Collected data entries
----
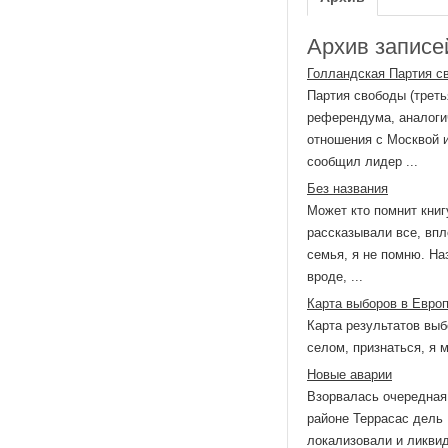
Архив записей
Голландская Партия с
Партия свободы (треть
референдума, аналогич
отношения с Москвой и
сообщил лидер ...
Без названия
Может кто помнит книг
рассказывали все, впл
семья, я не помню. Наз
вроде, ...
Карта выборов в Евро
Карта результатов вы
селом, признаться, я 
Новые аварии
Взорвалась очередная 
районе Террасас дель
локализовали и ликви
----
§ **EXERCISE PROMPT**: Looking at the records above, please output exactly the lines that run from the one holding "семья, я не помню. Наз" to the final line, and only those.

§ **PROBLEM SOLUTION**:
семья, я не помню. Наз
вроде, ...
Карта выборов в Евро
Карта результатов вы
селом, признаться, я 
Новые аварии
Взорвалась очередная 
районе Террасас дель
локализовали и ликви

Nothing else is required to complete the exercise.